The First Case Is Never Faced Alone
On proctoring a colleague through Brisbane's first MAKO robotic reverse shoulder replacements, and why surgical experience is a resource to be shared.
Last week I stood in a Brisbane operating theatre and did not operate.
Chris Conyard was performing his first robotic reverse total shoulder replacements, and as I understand it he is the first surgeon in Brisbane to do them on the MAKO platform. I had driven down from the Sunshine Coast to be his proctor: to step in where it was useful, to stay out of the way where it was not, and mostly to watch someone I have known for more than ten years take on something new and do it carefully.
I wrote a short piece about that day on LinkedIn, mostly about friendship. But there is a bigger idea underneath it that deserves more room, and it is about how surgeons actually learn.
What a proctor actually does
Proctoring is not teaching, exactly. Chris is a fully trained, experienced shoulder surgeon. The skill was already there. What was new was the platform: a different workflow, different instruments, a different choreography for the whole theatre team.
The first cases with any new technology carry a particular kind of weight. Not because the surgeon lacks ability, but because so much of what normally runs on autopilot suddenly requires conscious attention. Every step gets checked twice. That is exactly as it should be, and it is also cognitively expensive.
I cannot transfer my robotic experience into another surgeon's brain. What I can do is absorb some of that load. A proctor is a second set of eyes on the plan, a person who has already met the small surprises and knows which ones matter, and someone standing close enough that the first case is never quite faced alone.
The learning curve is real, so who should carry it?
Every surgical technique has a learning curve. The literature is clear on this, and pretending otherwise helps nobody. The honest question is not whether the curve exists but who carries its weight.
The answer should never be the patient. Our profession has built a set of tools to make sure of that: structured training on the platform, cadaveric and simulation work, careful selection of early cases, and proctoring, where a surgeon further along the curve stands beside a colleague at the start of theirs. None of these removes the curve. Together they flatten it, and they shift its burden away from the operating table and onto the profession, where it belongs.
Volume as a shared resource
Robotic shoulder replacement has been a significant part of my practice on the Sunshine Coast, and case volume accumulates faster than you might expect. Each case adds something small: a pattern recognised earlier, a step refined, a surprise met once so it is not a surprise again.
I have come to think that this kind of accumulated experience is only worth something if it is shared.
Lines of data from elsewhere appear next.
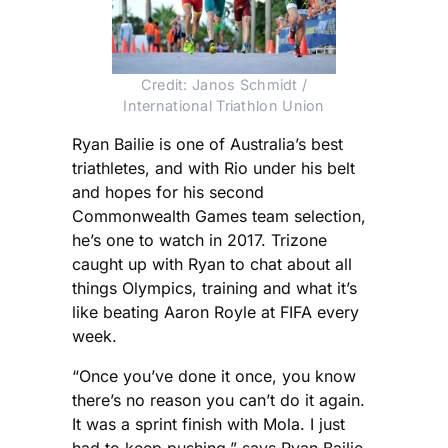
Credit: Janos Schmidt /
International Triathlon Union
Ryan Bailie is one of Australia’s best
triathletes, and with Rio under his belt
and hopes for his second
Commonwealth Games team selection,
he’s one to watch in 2017. Trizone
caught up with Ryan to chat about all
things Olympics, training and what it’s
like beating Aaron Royle at FIFA every
week.
“Once you’ve done it once, you know
there’s no reason you can’t do it again.
It was a sprint finish with Mola. I just
had to keep pushing,” says Ryan Bailie,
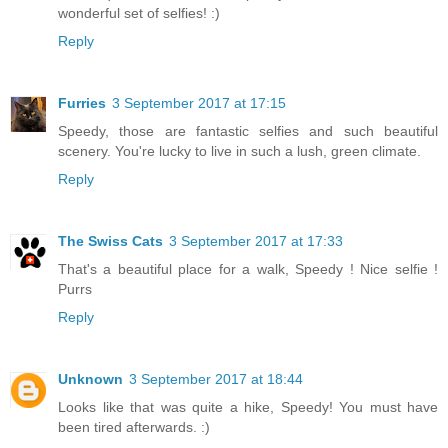
wonderful set of selfies! :)
Reply
Furries
3 September 2017 at 17:15
Speedy, those are fantastic selfies and such beautiful
scenery. You're lucky to live in such a lush, green climate.
Reply
The Swiss Cats
3 September 2017 at 17:33
That's a beautiful place for a walk, Speedy ! Nice selfie !
Purrs
Reply
Unknown
3 September 2017 at 18:44
Looks like that was quite a hike, Speedy! You must have
been tired afterwards. :)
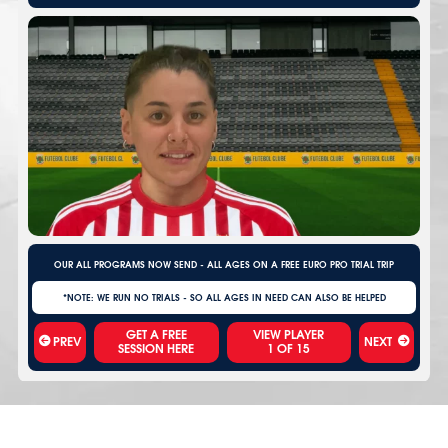
OUR ALL PROGRAMS NOW SEND - ALL AGES ON A FREE EURO PRO TRIAL TRIP
*NOTE: WE RUN NO TRIALS - SO ALL AGES IN NEED CAN ALSO BE HELPED
VIEW PLAYER
PREV
NEXT
1
OF
15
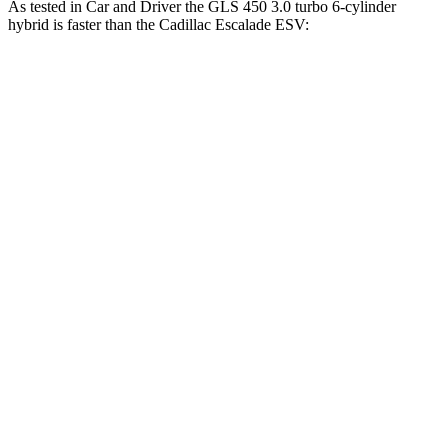
As tested in
Car and Driver
the GLS 450 3.0 turbo 6-cylinder
hybrid is faster than the Cadillac Escalade ESV:
GLS
Escalade ESV
Zero to 60 MPH
5.5 sec
5.9 sec
Zero to 100 MPH
14.4 sec
15.4 sec
5 to 60 MPH Rolling Start
6.2 sec
6.3 sec
Quarter Mile
14.1 sec
14.5 sec
Speed in 1/4 Mile
99 MPH
97 MPH
Top Speed
129 MPH
120 MPH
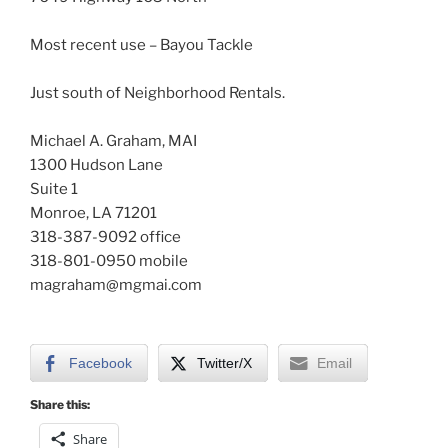
Most recent use – Bayou Tackle
Just south of Neighborhood Rentals.
Michael A. Graham, MAI
1300 Hudson Lane
Suite 1
Monroe, LA 71201
318-387-9092 office
318-801-0950 mobile
magraham@mgmai.com
Facebook
Twitter/X
Email
Share this:
Share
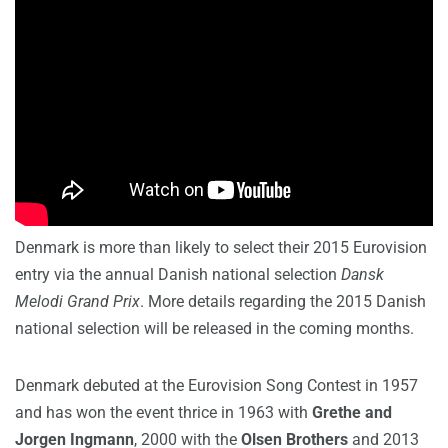
Denmark is more than likely to select their 2015 Eurovision
entry via the annual Danish national selection
Dansk
Melodi
Grand Prix
. More details regarding the 2015 Danish
national selection will be released in the coming months.
Denmark debuted at the Eurovision Song Contest in 1957
and has won the event thrice in 1963 with
Grethe and
Jorgen
Ingmann
, 2000 with the
Olsen Brothers
and 2013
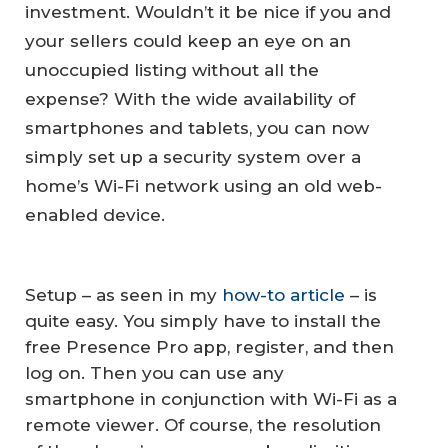
investment. Wouldn’t it be nice if you and
your sellers could keep an eye on an
unoccupied listing without all the
expense? With the wide availability of
smartphones and tablets, you can now
simply set up a security system over a
home’s Wi-Fi network using an old web-
enabled device.
Setup – as seen in my
how-to article
– is
quite easy. You simply have to install the
free Presence Pro app, register, and then
log on. Then you can use any
smartphone in conjunction with Wi-Fi as a
remote viewer. Of course, the resolution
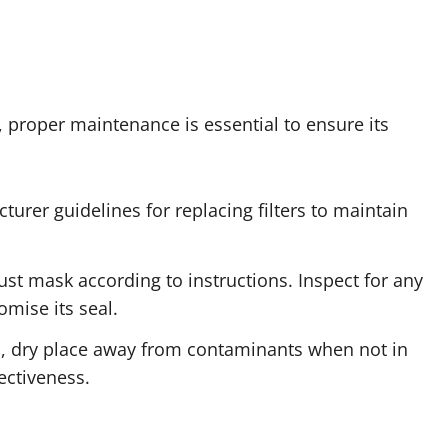
 proper maintenance is essential to ensure its
turer guidelines for replacing filters to maintain
ust mask according to instructions. Inspect for any
mise its seal.
an, dry place away from contaminants when not in
ectiveness.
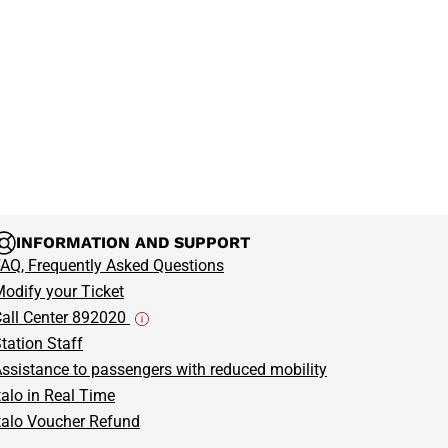
 travel comfortably and stress-free—choose
Italo Treno
in style!
your Italo bullet train ticket now
to or from Milan-
journey!
INFORMATION AND SUPPORT
AQ, Frequently Asked Questions
odify your Ticket
all Center 892020
tation Staff
ssistance to passengers with reduced mobility
talo in Real Time
talo Voucher Refund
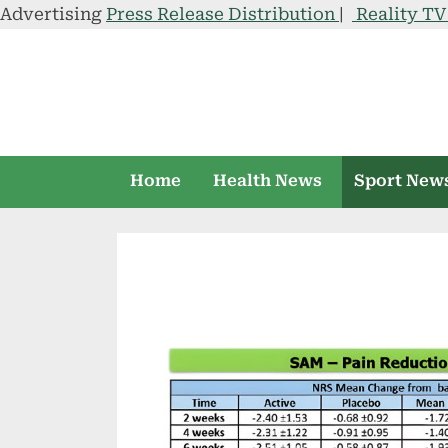
Advertising
Press Release Distribution
|
Reality T
Skip
to
content
Home
Health News
Sport New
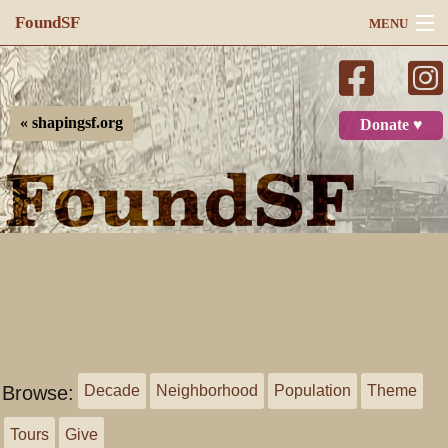
FoundSF
MENU
Navigation
Search
« shapingsf.org
Donate ♥
Log in
Browse:
Decade
Neighborhood
Population
Theme
Tours
Give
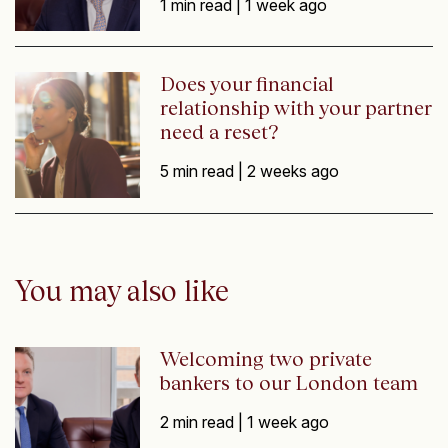
1 min read |
1 week ago
Does your financial
relationship with your partner
need a reset?
5 min read |
2 weeks ago
You may also like
Welcoming two private
bankers to our London team
2 min read |
1 week ago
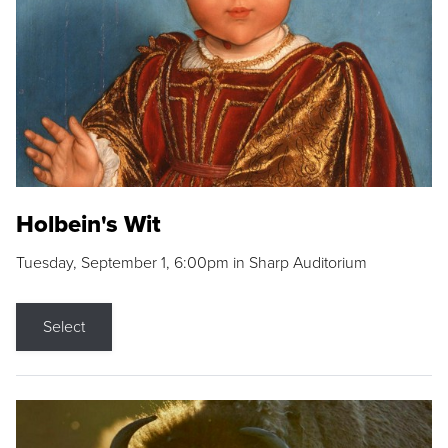
Holbein's Wit
Tuesday, September 1, 6:00pm in Sharp Auditorium
Select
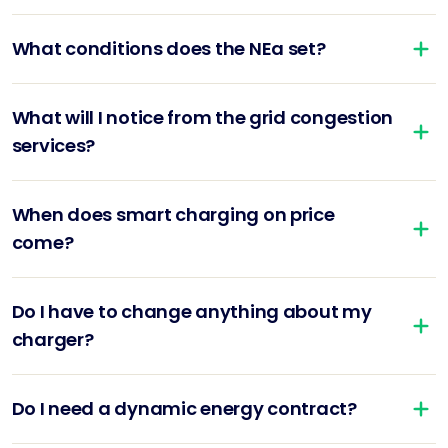
What conditions does the NEa set?
What will I notice from the grid congestion
services?
When does smart charging on price
come?
Do I have to change anything about my
charger?
Do I need a dynamic energy contract?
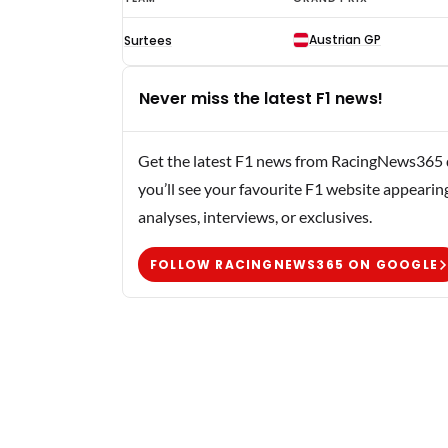
Quester
Austrian GP
Surtees
F1
results
Never miss the latest F1 news!
1974
Get the latest F1 news from RacingNews365 di
you’ll see your favourite F1 website appearin
analyses, interviews, or exclusives.
FOLLOW RACINGNEWS365 ON GOOGLE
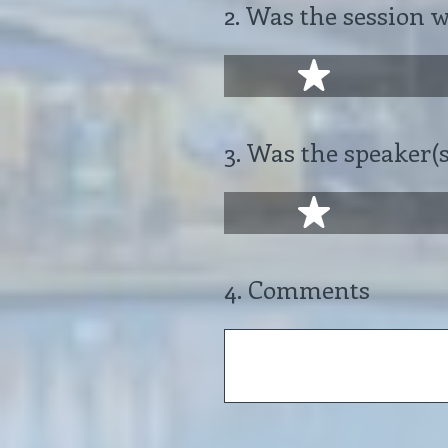
2
.
Was the session 
1 star
3
.
Was the speaker(s
1 star
4
.
Comments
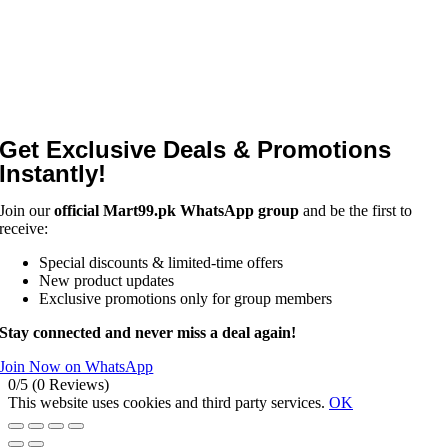
Get Exclusive Deals & Promotions
Instantly!
Join our
official Mart99.pk WhatsApp group
and be the first to
receive:
Special discounts & limited-time offers
New product updates
Exclusive promotions only for group members
Stay connected and never miss a deal again!
Join Now on WhatsApp
0/5
(0 Reviews)
This website uses cookies and third party services.
OK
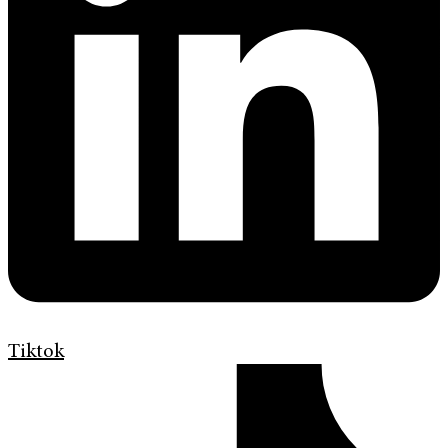
Tiktok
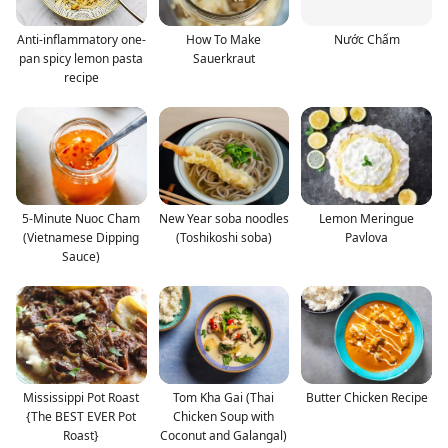
Anti-inflammatory one-
How To Make
Nước Chấm
pan spicy lemon pasta
Sauerkraut
recipe
5-Minute Nuoc Cham
New Year soba noodles
Lemon Meringue
(Vietnamese Dipping
(Toshikoshi soba)
Pavlova
Sauce)
Mississippi Pot Roast
Tom Kha Gai (Thai
Butter Chicken Recipe
{The BEST EVER Pot
Chicken Soup with
Roast}
Coconut and Galangal)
Volume kept to yourself is a private asset. Volume shared, through fellows, visiting surgeons and proctoring colleagues in other cities, becomes infrastructure for the whole specialty. It shortens other surgeons' learning curves, which means it quietly protects patients a surgeon like me will never meet.
That is why I said yes when Chris asked, and why I would say yes again. The trip to Brisbane was not a favour so much as a repayment. Every surgeon who operates confidently today does so because someone once stood beside them.
What this means if you are a patient
If your surgeon tells you a more experienced colleague will be in the room for a newer procedure, that is not a warning sign. It is one of the strongest indicators of careful practice you can get. Surgeons who invite scrutiny, who train openly and who ask for support at the right moments are showing you exactly the judgement you want at the table.
Chris did not need me last week. That is rather the point. The best time to have someone beside you is the day you need them least and want them most.
Go well, Chris.
Dr Joe Coory is an orthopaedic surgeon on the Sunshine Coast with a subspecialty interest in shoulder and upper limb surgery.